Located on a quiet side street in Budapest’s Palace Quarter, Fülemüle feels a world away from the boisterous party town its neighboring Jewish Quarter has become. The serene environment is just one of the things to like about this family-run neighborhood restaurant, which opened in 2000 and specializes in Hungarian-Jewish food.
The cholent, this hearty Shabbat dish, is advertized as the specialty of the house. But if it wasn't for the stuffed goose neck (helzel) perched atop the slow-cooked beans and pearl barley, the dish wouldn't leave much of an impression.
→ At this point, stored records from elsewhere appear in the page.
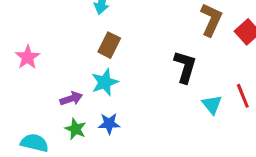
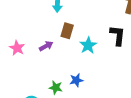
cyan star: (105, 82) -> (88, 45), moved
purple arrow: (71, 99) -> (46, 46), moved

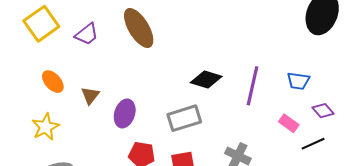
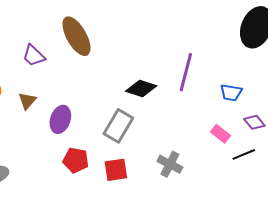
purple trapezoid: (87, 34) -> (34, 56), moved, turned 80
purple line: (252, 86) -> (186, 72), moved
gray rectangle: (184, 118) -> (118, 126), turned -44

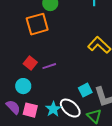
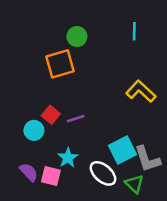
cyan circle: (23, 86) -> (34, 130), moved
cyan square: (85, 90) -> (123, 150), size x1.5
cyan star: (53, 109) -> (68, 158), moved

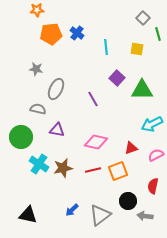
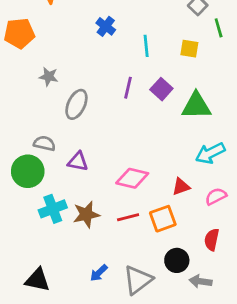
orange pentagon: (51, 34) -> (19, 33), moved
purple line: (93, 99) -> (128, 88), moved, turned 42
gray semicircle: (38, 109) -> (44, 143), moved
cyan cross: (39, 164) -> (53, 209), turned 36

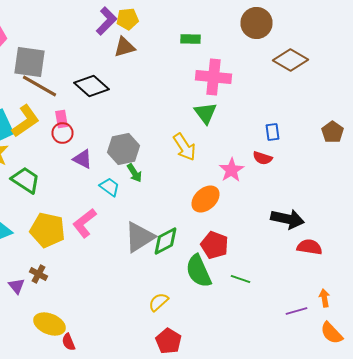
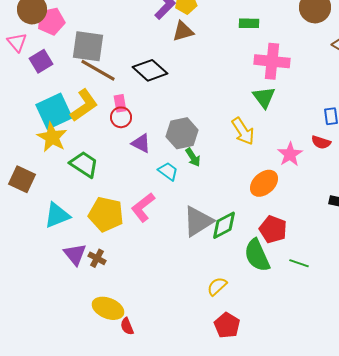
purple triangle: (16, 286) -> (75, 254), moved, size x1.4

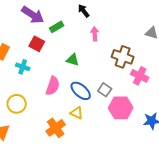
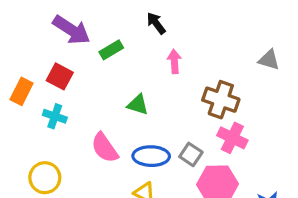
red square: (37, 44) -> (60, 76), moved
pink cross: (140, 76) -> (232, 138), moved
pink semicircle: (53, 86) -> (105, 148), turned 126
blue ellipse: (81, 91) -> (151, 156), turned -40

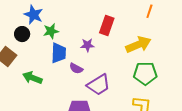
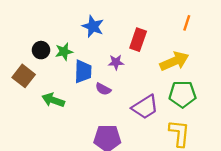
blue star: (33, 15) -> (93, 26), moved
green star: (51, 31) -> (64, 52), moved
purple trapezoid: (99, 85) -> (145, 107), moved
It comes with a variety of toppings, some with goose leg, others foie gras, and spicy paprika, but the classic version (€8) is the one to go for. Note that portions are huge. The other standout is the matzo ball soup (€5). At Fülemüle, ground ginger lends the matzo balls a slightly punchy flavor (the soup has earned raves from the New York Times too). The “Jewish" egg salad (€6) is a bit too heavy on goose fat, but when spread on toasted bread and topped with red onions it becomes a fine appetizer. For dessert, try the fried matzo cake filled with walnut spread beneath a glaze of biscuit crumbs and rum-infused hot chocolate (€4).
I'm not sure whether the stereotypically ‘90s interior was meant to create some lingering nostalgia for times past, or the owners simply prioritize the kitchen over interior design. Whatever the answer, expect walls lined with PVC paneling, swarms of family photos, oversized “free wifi” signs, and a glass cabinet with ornate seder plates. The crowd is cross-section of middle class (Jewish) locals, and tourists, many of whom have found Fülemüle in Lonely Planet’s Budapest guide.